= GOAL OF THE EXERCISE =
The expected answer is every line from the material below that has the word "prompt".

= DATA =
====================

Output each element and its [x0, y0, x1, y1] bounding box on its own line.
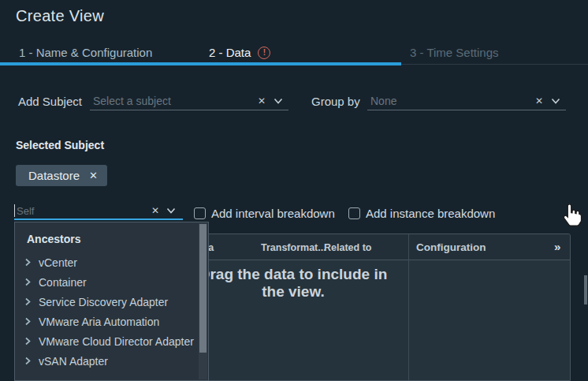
dropdown-scrollbar[interactable]: [199, 223, 207, 379]
wizard-progress-bar: [0, 62, 401, 65]
dropdown-item-vsan-adapter[interactable]: vSAN Adapter: [15, 351, 197, 371]
column-header-transformation[interactable]: Transformat...: [261, 242, 326, 253]
mouse-cursor-hand-icon: [561, 203, 583, 230]
interval-breakdown-label[interactable]: Add interval breakdown: [211, 207, 335, 220]
chip-remove-icon[interactable]: ✕: [89, 170, 98, 181]
chevron-down-icon[interactable]: [274, 98, 283, 105]
group-by-label: Group by: [311, 95, 360, 108]
expand-columns-icon[interactable]: »: [554, 240, 560, 253]
add-subject-combobox[interactable]: Select a subject ✕: [90, 93, 288, 110]
dropdown-item-vmware-aria-automation[interactable]: VMware Aria Automation: [15, 312, 197, 331]
dropdown-scrollbar-thumb[interactable]: [199, 224, 207, 353]
configuration-column-divider: [408, 234, 409, 380]
group-by-combobox[interactable]: None ✕: [367, 93, 566, 110]
clear-icon[interactable]: ✕: [151, 205, 159, 216]
text-caret: [14, 204, 15, 217]
chevron-down-icon[interactable]: [166, 207, 176, 215]
clear-icon[interactable]: ✕: [258, 95, 266, 106]
add-subject-label: Add Subject: [18, 95, 82, 108]
dropdown-item-service-discovery-adapter[interactable]: Service Discovery Adapter: [15, 292, 197, 312]
chevron-right-icon[interactable]: [24, 297, 32, 306]
focused-underline: [14, 219, 183, 220]
tab-data-label: 2 - Data: [209, 46, 251, 59]
group-by-placeholder: None: [370, 95, 396, 107]
page-scrollbar-thumb[interactable]: [584, 275, 587, 304]
chevron-right-icon[interactable]: [24, 258, 32, 267]
column-header-related-to[interactable]: Related to: [324, 242, 371, 253]
chevron-right-icon[interactable]: [24, 337, 32, 346]
relationship-placeholder: Self: [17, 205, 34, 217]
instance-breakdown-label[interactable]: Add instance breakdown: [366, 207, 495, 220]
dropdown-group-header: Ancestors: [27, 233, 80, 245]
interval-breakdown-checkbox[interactable]: [194, 207, 206, 219]
subject-chip-datastore[interactable]: Datastore ✕: [16, 165, 107, 186]
clear-icon[interactable]: ✕: [535, 95, 543, 106]
wizard-progress-track: [401, 64, 588, 65]
dropdown-item-vcenter[interactable]: vCenter: [15, 252, 197, 272]
error-icon: !: [258, 47, 270, 59]
dropdown-item-container[interactable]: Container: [15, 272, 197, 292]
column-header-configuration[interactable]: Configuration: [416, 241, 486, 253]
dialog-title: Create View: [16, 7, 104, 25]
tab-data[interactable]: 2 - Data !: [209, 46, 270, 59]
instance-breakdown-checkbox[interactable]: [348, 207, 360, 219]
add-subject-placeholder: Select a subject: [93, 95, 171, 107]
chevron-right-icon[interactable]: [24, 278, 32, 286]
selected-subject-heading: Selected Subject: [16, 139, 104, 151]
chevron-right-icon[interactable]: [24, 357, 32, 365]
relationship-dropdown: Ancestors vCenter Container Service Disc…: [14, 222, 209, 381]
relationship-combobox[interactable]: Self ✕: [14, 203, 183, 220]
chip-label: Datastore: [28, 169, 80, 182]
tab-time-settings[interactable]: 3 - Time Settings: [410, 46, 499, 59]
chevron-right-icon[interactable]: [24, 317, 32, 326]
drop-zone-message: Drag the data to include in the view.: [195, 266, 392, 301]
dropdown-item-vmware-cloud-director-adapter[interactable]: VMware Cloud Director Adapter: [15, 331, 197, 351]
tab-name-configuration[interactable]: 1 - Name & Configuration: [19, 46, 152, 59]
chevron-down-icon[interactable]: [551, 98, 560, 105]
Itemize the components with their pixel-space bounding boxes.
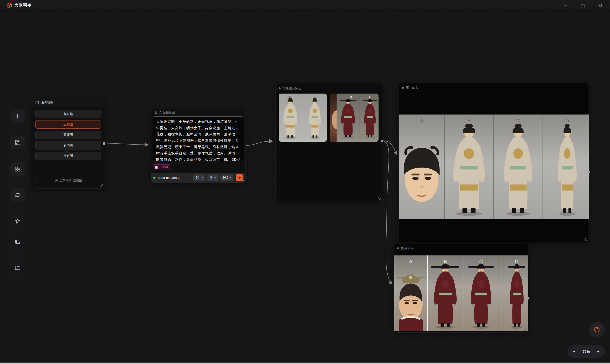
count-dropdown[interactable]: 2个 (193, 174, 205, 181)
model-status-dot (153, 177, 155, 179)
save-icon[interactable] (10, 136, 25, 149)
toolbar-divider (11, 129, 25, 129)
refresh-icon[interactable] (10, 188, 25, 202)
aspect-ratio-dropdown[interactable]: 16:9 (220, 174, 233, 181)
figure-side-view (359, 96, 378, 139)
face-closeup (394, 262, 427, 331)
play-icon (239, 176, 241, 179)
output-port[interactable] (587, 171, 590, 173)
prompt-textarea[interactable]: 人物设定图，全身站立，正面视角，简洁背景。中年男性，朱高炽，明朝太子。身穿衮服，… (153, 117, 244, 161)
mode-button-ninegrid[interactable]: 九宫格 (35, 110, 101, 118)
ai-generation-node: AI 绘图生成 人物设定图，全身站立，正面视角，简洁背景。中年男性，朱高炽，明朝… (151, 109, 246, 183)
character-sheet-image[interactable]: A B (394, 255, 528, 331)
image-input-node-bottom: 图片输入 A (394, 244, 528, 333)
view-column-a: A (394, 255, 427, 331)
face-closeup (399, 124, 444, 219)
node-title: 图片输入 (401, 246, 414, 250)
star-icon[interactable] (10, 215, 25, 228)
figure-profile-view (499, 260, 534, 330)
restore-icon[interactable] (598, 3, 603, 8)
resize-handle[interactable] (584, 238, 587, 241)
chevron-down-icon (215, 176, 216, 179)
zoom-level: 79% (582, 350, 590, 353)
output-port[interactable] (381, 140, 383, 142)
mode-button-fiveview[interactable]: 五视图 (35, 131, 101, 139)
batch-thumbnail-1[interactable]: B C (279, 93, 327, 142)
output-port[interactable] (103, 142, 105, 145)
batch-node-header[interactable]: 批量图片集合 (276, 83, 382, 93)
layout-icon (36, 101, 39, 104)
mode-button-threeview[interactable]: 三视图 (35, 120, 101, 129)
infinite-canvas[interactable]: 角色视图 九宫格 三视图 五视图 表情包 拆解图 当前模式: 三视图 AI 绘图… (0, 11, 610, 364)
model-name: nano-banana-2 (158, 176, 180, 180)
clock-icon (55, 179, 58, 182)
prompt-tag[interactable]: 三视图 (153, 164, 170, 170)
character-panel-header[interactable]: 角色视图 (32, 99, 104, 106)
view-column-c: C (493, 115, 542, 219)
view-column-b: B (427, 255, 463, 331)
pie-chart-button[interactable] (589, 322, 605, 337)
character-view-panel: 角色视图 九宫格 三视图 五视图 表情包 拆解图 当前模式: 三视图 (32, 99, 104, 189)
chevron-down-icon (230, 176, 231, 179)
pie-chart-icon (594, 326, 600, 333)
view-column-a: A (399, 115, 444, 219)
node-title: AI 绘图生成 (159, 111, 175, 115)
current-mode-indicator: 当前模式: 三视图 (36, 177, 101, 184)
image-input-node-top: 图片输入 A B (399, 83, 589, 242)
figure-profile-view (543, 120, 592, 218)
node-title: 批量图片集合 (283, 86, 301, 91)
document-icon (155, 166, 158, 169)
figure-front-view (337, 96, 359, 139)
minimize-icon[interactable] (563, 3, 568, 8)
figure-side-view (304, 96, 326, 140)
view-column-b: B (444, 115, 493, 219)
node-dot-icon (402, 87, 404, 89)
app-logo-cube-icon (6, 2, 12, 8)
zoom-in-button[interactable]: + (597, 349, 599, 354)
resize-handle[interactable] (378, 197, 381, 200)
app-titlebar: 无限画布 (0, 0, 610, 11)
resize-handle[interactable] (524, 328, 527, 331)
view-column-d: D (542, 115, 592, 219)
chevron-down-icon (202, 176, 203, 179)
batch-thumbnail-2[interactable]: B C (330, 93, 378, 142)
app-title: 无限画布 (14, 3, 32, 8)
figure-front-view (279, 96, 301, 140)
ai-node-header[interactable]: AI 绘图生成 (151, 109, 245, 116)
plus-icon[interactable] (10, 109, 25, 123)
resize-handle[interactable] (100, 184, 103, 187)
node-dot-icon (397, 247, 399, 249)
folder-icon[interactable] (10, 261, 25, 274)
view-column-d: D (499, 255, 534, 331)
image-node-header[interactable]: 图片输入 (399, 83, 589, 93)
person-icon (154, 111, 157, 114)
figure-three-quarter-view (463, 260, 499, 330)
mode-button-emoji[interactable]: 表情包 (35, 141, 101, 150)
mode-button-breakdown[interactable]: 拆解图 (35, 152, 101, 160)
batch-image-collection-node: 批量图片集合 B C B C (275, 83, 382, 201)
toolbar-divider (11, 156, 25, 156)
panel-title: 角色视图 (41, 101, 53, 105)
zoom-control: − 79% + (568, 345, 605, 358)
resolution-dropdown[interactable]: 4K (207, 174, 218, 181)
toolbar-divider (11, 208, 25, 208)
figure-three-quarter-view (494, 120, 542, 218)
image-node-header[interactable]: 图片输入 (394, 244, 528, 252)
left-toolbar (6, 106, 29, 282)
node-title: 图片输入 (406, 86, 418, 90)
node-dot-icon (279, 87, 281, 89)
partial-face-crop (330, 93, 337, 142)
grid-icon[interactable] (10, 162, 25, 176)
figure-front-view (444, 120, 493, 218)
output-port[interactable] (527, 297, 529, 299)
fullscreen-icon[interactable] (581, 3, 586, 8)
zoom-out-button[interactable]: − (573, 349, 575, 354)
character-sheet-image[interactable]: A B C (399, 115, 589, 219)
film-icon[interactable] (10, 235, 25, 248)
resize-handle[interactable] (241, 179, 244, 182)
horizontal-scrollbar[interactable] (0, 363, 610, 364)
figure-front-view (428, 260, 463, 330)
view-column-c: C (463, 255, 499, 331)
ai-node-controls: nano-banana-2 2个 4K 16:9 (151, 173, 245, 182)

====================

= YOUR SOLUTION =
prompt-textarea[interactable]: 人物设定图，全身站立，正面视角，简洁背景。中年男性，朱高炽，明朝太子。身穿衮服，… (153, 117, 244, 161)
prompt-tag[interactable]: 三视图 (153, 164, 170, 170)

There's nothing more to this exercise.